### THE TASK
Go through the material line by line and tally those containing the string "swatch". Only the tally is wanted.

### PROVIDED MATERIAL

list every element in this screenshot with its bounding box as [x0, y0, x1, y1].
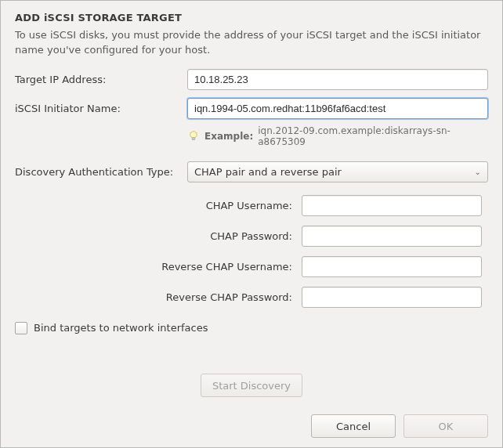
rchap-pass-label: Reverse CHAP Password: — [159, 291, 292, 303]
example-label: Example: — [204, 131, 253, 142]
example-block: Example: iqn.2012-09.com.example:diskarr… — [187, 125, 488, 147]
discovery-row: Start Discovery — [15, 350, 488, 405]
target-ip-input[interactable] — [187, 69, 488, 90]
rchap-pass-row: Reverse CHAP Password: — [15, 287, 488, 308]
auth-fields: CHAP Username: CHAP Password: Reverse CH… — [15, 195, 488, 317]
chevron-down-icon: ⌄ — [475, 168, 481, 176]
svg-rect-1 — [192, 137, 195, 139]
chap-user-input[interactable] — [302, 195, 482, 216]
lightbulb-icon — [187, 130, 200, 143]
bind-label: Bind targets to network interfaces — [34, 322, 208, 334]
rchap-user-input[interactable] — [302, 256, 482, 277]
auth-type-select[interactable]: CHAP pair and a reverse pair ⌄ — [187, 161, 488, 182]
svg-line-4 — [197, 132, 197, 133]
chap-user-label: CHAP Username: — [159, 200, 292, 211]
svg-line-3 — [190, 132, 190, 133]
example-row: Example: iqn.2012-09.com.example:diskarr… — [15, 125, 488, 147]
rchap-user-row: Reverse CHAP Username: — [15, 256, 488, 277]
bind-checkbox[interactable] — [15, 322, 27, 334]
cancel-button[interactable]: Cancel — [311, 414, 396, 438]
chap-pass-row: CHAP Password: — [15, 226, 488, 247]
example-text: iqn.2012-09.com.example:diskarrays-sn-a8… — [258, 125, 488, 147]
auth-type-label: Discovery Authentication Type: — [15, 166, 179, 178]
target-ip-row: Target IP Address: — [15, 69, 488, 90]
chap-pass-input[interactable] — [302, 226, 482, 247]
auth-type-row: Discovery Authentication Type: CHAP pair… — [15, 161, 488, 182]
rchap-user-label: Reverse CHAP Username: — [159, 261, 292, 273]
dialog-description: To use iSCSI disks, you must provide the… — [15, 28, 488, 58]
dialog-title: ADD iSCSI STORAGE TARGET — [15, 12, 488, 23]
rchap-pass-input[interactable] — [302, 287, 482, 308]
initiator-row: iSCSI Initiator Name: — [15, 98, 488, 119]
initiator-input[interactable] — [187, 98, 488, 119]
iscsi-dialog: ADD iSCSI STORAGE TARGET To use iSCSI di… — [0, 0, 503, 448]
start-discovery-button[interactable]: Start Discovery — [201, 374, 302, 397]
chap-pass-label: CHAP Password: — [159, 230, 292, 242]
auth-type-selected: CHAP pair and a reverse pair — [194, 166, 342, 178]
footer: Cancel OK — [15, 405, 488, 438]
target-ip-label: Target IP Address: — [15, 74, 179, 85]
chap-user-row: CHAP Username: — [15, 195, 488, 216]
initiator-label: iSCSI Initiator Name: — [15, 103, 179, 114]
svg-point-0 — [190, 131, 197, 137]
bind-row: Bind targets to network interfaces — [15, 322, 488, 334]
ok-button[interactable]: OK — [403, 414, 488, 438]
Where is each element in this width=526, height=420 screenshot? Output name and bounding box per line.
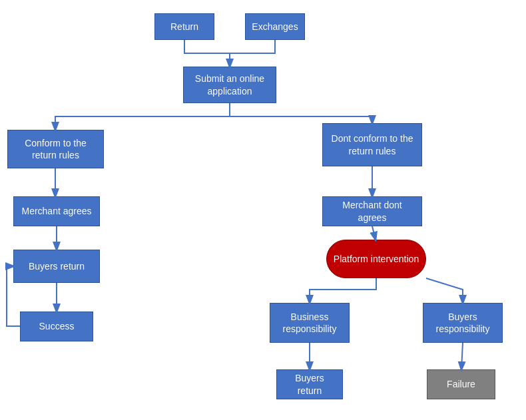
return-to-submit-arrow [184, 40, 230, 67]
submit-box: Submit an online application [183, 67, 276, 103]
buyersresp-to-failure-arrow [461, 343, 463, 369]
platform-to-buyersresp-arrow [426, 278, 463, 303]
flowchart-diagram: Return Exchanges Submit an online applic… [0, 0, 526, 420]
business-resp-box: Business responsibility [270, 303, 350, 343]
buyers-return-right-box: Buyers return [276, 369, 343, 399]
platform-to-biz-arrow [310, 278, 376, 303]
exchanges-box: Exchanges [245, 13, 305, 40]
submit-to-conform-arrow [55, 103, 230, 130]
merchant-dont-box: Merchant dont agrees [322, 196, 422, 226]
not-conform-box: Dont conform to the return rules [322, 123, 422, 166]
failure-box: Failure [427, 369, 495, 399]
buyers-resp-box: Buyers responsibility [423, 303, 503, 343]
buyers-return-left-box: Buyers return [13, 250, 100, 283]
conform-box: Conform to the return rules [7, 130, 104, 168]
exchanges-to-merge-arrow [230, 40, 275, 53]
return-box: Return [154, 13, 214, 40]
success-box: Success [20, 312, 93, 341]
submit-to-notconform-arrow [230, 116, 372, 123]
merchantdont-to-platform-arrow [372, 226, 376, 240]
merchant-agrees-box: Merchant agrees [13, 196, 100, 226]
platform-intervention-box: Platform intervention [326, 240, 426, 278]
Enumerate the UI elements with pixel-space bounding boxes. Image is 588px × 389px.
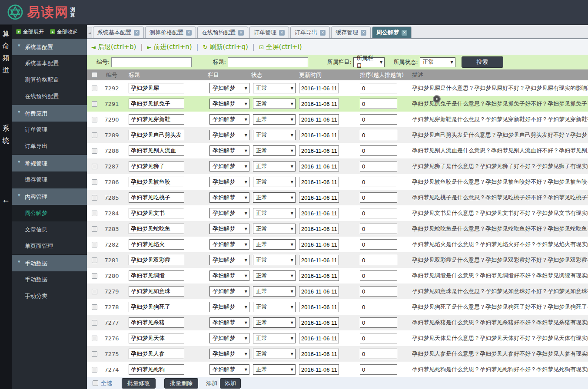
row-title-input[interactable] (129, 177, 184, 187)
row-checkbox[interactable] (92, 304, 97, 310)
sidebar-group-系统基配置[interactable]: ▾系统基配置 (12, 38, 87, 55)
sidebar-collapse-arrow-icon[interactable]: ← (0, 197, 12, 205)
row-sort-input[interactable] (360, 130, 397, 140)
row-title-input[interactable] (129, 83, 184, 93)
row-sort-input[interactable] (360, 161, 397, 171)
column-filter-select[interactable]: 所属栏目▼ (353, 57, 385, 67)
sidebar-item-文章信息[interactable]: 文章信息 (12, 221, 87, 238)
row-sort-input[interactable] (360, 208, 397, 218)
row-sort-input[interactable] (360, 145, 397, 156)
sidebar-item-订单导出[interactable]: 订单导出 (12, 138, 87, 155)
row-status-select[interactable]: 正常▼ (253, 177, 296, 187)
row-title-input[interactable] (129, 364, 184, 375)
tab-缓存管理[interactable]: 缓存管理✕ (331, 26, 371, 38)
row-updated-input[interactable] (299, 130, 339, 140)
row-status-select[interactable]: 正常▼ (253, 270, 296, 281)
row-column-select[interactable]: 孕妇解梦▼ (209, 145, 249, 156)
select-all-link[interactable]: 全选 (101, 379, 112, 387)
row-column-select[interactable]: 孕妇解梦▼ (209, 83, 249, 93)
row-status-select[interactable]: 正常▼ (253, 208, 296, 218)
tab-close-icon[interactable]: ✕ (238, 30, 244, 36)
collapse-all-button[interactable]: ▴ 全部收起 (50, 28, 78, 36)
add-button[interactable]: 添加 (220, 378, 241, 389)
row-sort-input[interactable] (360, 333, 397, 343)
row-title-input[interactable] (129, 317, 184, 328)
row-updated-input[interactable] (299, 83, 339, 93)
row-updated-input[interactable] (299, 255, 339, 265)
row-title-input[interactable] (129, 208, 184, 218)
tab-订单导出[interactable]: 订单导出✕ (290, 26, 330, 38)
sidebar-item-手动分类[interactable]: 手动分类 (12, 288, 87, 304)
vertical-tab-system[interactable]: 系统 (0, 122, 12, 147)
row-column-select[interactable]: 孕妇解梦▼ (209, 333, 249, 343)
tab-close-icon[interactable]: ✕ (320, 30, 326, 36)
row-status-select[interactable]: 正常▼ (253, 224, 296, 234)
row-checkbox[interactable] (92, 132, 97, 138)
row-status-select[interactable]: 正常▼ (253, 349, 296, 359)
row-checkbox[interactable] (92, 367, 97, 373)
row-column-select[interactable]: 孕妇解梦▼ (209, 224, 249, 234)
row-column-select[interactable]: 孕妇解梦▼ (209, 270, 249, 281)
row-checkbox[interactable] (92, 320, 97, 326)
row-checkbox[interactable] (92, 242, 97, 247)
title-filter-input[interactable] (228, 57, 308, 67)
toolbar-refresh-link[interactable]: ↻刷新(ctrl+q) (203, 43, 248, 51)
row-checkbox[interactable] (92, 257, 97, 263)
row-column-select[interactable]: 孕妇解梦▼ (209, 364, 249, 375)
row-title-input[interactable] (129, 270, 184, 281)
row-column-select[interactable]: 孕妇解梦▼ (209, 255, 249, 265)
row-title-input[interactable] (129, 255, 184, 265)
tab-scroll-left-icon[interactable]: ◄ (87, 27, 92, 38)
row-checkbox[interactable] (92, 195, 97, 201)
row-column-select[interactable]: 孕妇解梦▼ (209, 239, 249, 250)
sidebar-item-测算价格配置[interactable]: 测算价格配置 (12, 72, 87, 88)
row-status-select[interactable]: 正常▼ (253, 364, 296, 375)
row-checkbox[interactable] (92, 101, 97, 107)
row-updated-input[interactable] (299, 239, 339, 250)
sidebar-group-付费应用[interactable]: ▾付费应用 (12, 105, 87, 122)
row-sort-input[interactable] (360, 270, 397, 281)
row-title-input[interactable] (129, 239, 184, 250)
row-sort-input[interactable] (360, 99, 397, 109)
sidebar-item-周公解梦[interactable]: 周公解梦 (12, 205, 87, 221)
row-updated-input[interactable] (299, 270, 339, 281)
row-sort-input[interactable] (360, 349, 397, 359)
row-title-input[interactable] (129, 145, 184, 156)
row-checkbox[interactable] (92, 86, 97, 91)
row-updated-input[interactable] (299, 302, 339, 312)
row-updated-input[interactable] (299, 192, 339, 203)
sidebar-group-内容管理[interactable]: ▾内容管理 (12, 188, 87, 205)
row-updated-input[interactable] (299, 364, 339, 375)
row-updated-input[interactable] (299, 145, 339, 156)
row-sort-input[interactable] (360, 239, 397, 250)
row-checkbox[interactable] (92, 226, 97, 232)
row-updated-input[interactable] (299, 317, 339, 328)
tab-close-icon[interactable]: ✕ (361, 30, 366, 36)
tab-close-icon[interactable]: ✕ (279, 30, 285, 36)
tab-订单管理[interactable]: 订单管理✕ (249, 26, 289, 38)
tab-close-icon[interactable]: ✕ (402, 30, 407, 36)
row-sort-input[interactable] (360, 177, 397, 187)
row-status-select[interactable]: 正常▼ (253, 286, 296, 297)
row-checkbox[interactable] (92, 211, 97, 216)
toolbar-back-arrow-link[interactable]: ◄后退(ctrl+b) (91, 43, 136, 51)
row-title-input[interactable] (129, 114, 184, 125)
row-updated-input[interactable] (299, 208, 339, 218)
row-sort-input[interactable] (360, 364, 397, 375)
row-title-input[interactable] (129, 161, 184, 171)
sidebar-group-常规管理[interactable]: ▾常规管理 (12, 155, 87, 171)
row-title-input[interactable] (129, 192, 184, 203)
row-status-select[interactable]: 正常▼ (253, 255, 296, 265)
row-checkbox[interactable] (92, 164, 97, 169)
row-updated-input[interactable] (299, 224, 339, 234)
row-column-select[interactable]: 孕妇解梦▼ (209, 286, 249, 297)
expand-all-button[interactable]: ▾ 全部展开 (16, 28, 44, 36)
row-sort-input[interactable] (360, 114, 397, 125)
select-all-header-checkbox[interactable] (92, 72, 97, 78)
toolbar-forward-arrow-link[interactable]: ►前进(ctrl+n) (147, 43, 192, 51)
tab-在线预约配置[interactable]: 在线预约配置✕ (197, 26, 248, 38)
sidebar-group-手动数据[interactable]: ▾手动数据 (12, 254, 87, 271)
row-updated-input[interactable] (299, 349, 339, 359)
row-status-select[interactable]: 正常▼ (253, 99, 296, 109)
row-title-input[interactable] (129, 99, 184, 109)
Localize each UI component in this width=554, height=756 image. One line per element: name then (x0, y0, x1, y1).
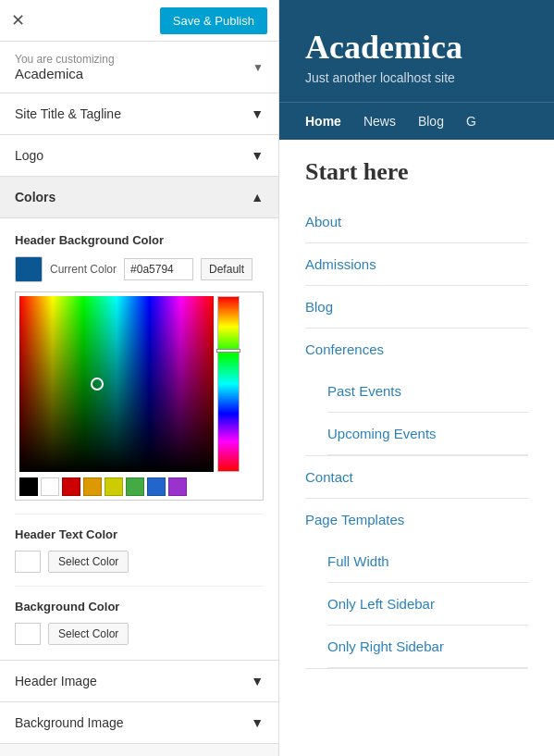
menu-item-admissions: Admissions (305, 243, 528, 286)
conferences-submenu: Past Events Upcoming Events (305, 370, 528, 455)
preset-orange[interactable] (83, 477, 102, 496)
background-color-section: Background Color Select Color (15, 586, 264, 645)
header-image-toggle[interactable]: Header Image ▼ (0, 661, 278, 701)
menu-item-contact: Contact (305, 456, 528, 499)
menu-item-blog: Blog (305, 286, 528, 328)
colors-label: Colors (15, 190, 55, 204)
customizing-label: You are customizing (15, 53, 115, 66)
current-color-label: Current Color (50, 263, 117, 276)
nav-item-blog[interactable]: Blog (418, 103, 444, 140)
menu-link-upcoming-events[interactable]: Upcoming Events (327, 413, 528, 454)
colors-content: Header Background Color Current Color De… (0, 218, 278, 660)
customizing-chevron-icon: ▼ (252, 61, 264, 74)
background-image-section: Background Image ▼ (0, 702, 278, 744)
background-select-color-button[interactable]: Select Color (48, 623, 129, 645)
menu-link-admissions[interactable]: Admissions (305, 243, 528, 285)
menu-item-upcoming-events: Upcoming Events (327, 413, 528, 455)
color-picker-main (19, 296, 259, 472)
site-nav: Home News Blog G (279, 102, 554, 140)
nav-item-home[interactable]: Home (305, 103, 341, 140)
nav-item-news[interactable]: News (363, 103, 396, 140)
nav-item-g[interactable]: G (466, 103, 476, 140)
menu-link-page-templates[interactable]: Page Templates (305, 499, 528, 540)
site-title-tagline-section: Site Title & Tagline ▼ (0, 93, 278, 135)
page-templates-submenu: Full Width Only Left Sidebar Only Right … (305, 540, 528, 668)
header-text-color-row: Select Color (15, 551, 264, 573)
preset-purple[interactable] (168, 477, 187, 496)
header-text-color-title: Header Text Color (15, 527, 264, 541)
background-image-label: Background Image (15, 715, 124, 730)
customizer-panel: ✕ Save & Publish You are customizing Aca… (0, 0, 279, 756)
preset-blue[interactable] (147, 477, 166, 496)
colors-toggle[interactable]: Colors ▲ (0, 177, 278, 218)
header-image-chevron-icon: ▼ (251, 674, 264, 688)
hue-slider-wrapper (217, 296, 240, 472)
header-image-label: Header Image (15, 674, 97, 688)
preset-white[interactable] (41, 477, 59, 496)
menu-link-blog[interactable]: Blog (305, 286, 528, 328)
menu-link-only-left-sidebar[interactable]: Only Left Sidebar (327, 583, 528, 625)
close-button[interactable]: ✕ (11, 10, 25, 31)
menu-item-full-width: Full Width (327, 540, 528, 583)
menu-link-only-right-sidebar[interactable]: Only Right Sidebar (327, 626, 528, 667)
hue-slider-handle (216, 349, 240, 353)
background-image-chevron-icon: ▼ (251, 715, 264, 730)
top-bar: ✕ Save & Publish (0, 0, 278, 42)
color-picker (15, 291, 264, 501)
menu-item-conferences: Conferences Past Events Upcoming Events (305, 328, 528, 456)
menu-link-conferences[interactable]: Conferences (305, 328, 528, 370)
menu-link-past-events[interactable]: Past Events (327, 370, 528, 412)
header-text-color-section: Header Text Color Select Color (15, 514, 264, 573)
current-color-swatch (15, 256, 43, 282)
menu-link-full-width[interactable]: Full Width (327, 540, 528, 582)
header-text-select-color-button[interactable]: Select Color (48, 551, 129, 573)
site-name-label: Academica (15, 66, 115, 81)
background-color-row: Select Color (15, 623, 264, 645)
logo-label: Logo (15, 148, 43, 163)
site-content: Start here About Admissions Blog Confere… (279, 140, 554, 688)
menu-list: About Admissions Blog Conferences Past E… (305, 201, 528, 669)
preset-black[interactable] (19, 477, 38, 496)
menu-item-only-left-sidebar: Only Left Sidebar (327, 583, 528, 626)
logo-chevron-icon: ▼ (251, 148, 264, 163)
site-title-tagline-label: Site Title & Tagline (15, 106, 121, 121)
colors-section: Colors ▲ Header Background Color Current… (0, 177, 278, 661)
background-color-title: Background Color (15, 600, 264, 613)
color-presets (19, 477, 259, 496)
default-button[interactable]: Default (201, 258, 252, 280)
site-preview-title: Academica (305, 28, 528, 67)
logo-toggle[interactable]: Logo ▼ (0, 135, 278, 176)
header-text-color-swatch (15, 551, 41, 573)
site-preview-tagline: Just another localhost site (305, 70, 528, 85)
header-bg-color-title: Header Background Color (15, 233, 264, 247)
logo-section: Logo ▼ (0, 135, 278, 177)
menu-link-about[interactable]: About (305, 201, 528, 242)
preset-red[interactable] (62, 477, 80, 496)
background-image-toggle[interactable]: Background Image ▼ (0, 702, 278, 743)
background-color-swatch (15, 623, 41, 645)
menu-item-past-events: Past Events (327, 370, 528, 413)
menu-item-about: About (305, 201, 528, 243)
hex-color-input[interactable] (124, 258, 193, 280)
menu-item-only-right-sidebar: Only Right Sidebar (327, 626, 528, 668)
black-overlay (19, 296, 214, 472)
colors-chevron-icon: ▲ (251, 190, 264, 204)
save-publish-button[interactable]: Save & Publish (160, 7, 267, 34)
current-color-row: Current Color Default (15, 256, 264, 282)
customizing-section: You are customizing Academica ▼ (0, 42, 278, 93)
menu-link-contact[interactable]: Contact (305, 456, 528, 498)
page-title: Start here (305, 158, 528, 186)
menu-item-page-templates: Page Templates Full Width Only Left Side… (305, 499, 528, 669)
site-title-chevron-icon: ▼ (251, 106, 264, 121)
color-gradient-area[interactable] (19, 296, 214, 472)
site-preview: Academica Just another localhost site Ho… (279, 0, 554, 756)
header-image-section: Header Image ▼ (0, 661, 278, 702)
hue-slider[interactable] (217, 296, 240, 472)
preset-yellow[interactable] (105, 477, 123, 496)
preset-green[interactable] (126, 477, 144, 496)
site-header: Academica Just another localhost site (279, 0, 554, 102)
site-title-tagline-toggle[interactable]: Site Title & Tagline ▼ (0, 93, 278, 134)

### YOUR SOLUTION
3